Rather than pursuing a traditional unsupervised clustering optimization—such as variance maximization via the Elbow Method—this work evaluates the efficacy of density-based clustering algorithms in replicating a physically motivated halo-based group finder.
We aim to identify the optimal hyperparameter configurations that allow these algorithms to recover the underlying dark matter halo membership of galaxies, effectively using the halo-based catalog as a benchmark for physical validity.
Loading data files
## [1] "C:\\desarrollo\\astro\\tfm\\data\\sdss\\"

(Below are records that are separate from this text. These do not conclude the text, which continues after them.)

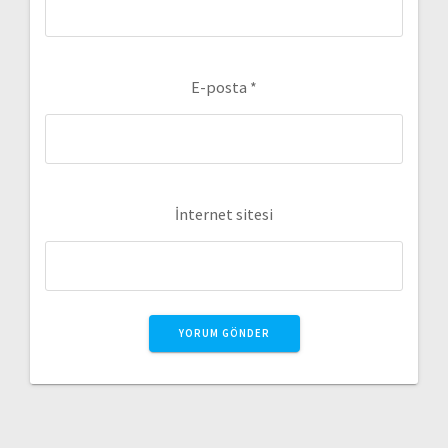
E-posta
*
İnternet sitesi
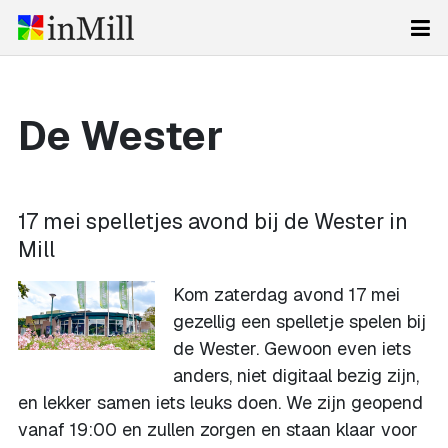
De Wester
17 mei spelletjes avond bij de Wester in
Mill
Kom zaterdag avond 17 mei
gezellig een spelletje spelen bij
de Wester. Gewoon even iets
anders, niet digitaal bezig zijn,
en lekker samen iets leuks doen. We zijn geopend
vanaf 19:00 en zullen zorgen en staan klaar voor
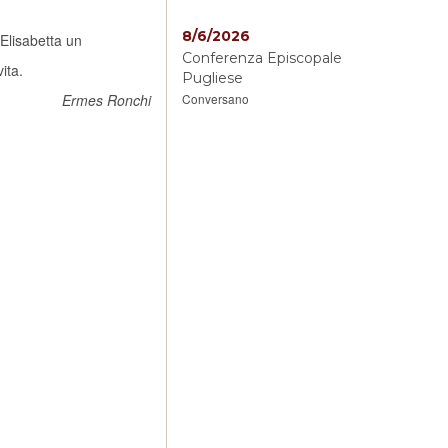
8/6/2026
 Elisabetta un
Conferenza Episcopale
ita.
Pugliese
Conversano
Ermes Ronchi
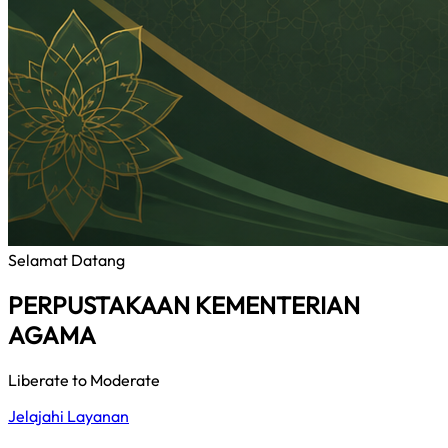
Selamat Datang
PERPUSTAKAAN KEMENTERIAN
AGAMA
Liberate to Moderate
Jelajahi Layanan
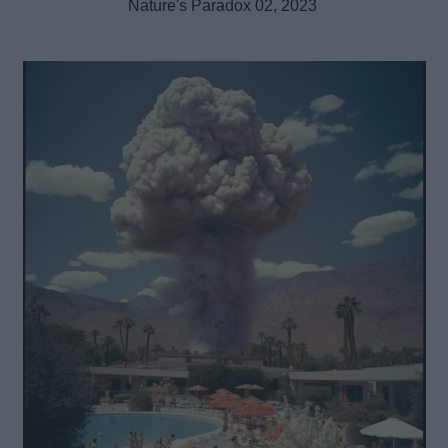
Nature's Paradox 02, 2023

## 'data.frame': 396068 obs. of 9 variables:
## $ GAL_ID : int 35940 35943 35951 35953 35955 35956 35959 35962 35978 35979 ...
## $ ra : num 241 242 242 243 244 ...
## $ dec : num -0.41692 -0.41969 0.00057 0.00268 0.00241 ...
## $ x : num -0.0146 -0.0226 -0.027 -0.0356 -0.0283 ...
## $ y : num -0.0264 -0.0432 -0.0501 -0.0714 -0.0579 ...
## $ z : num -2.19e-04 -3.57e-04 5.67e-07 3.73e-06 2.71e-06 ...
## $ redshift: num 0.0304 0.0493 0.0577 0.0813 0.0654 ...
## $ dist : num 0.0302 0.0487 0.0569 0.0798 0.0644 ...
## $ GROUP_ID: int 68415 68416 2231 23723 68418 68419 68420 68422 68423 68424 ...
To assess the outcomes we will based our analysis on tree basic concepts:
Purity(P): measure of output-cluster: proportion of members coming exclusively from a single true group, providing confidence that the algorithm correctly groups members together. A high purity rate indicates the algorithm’s effectiveness in identifying true groups.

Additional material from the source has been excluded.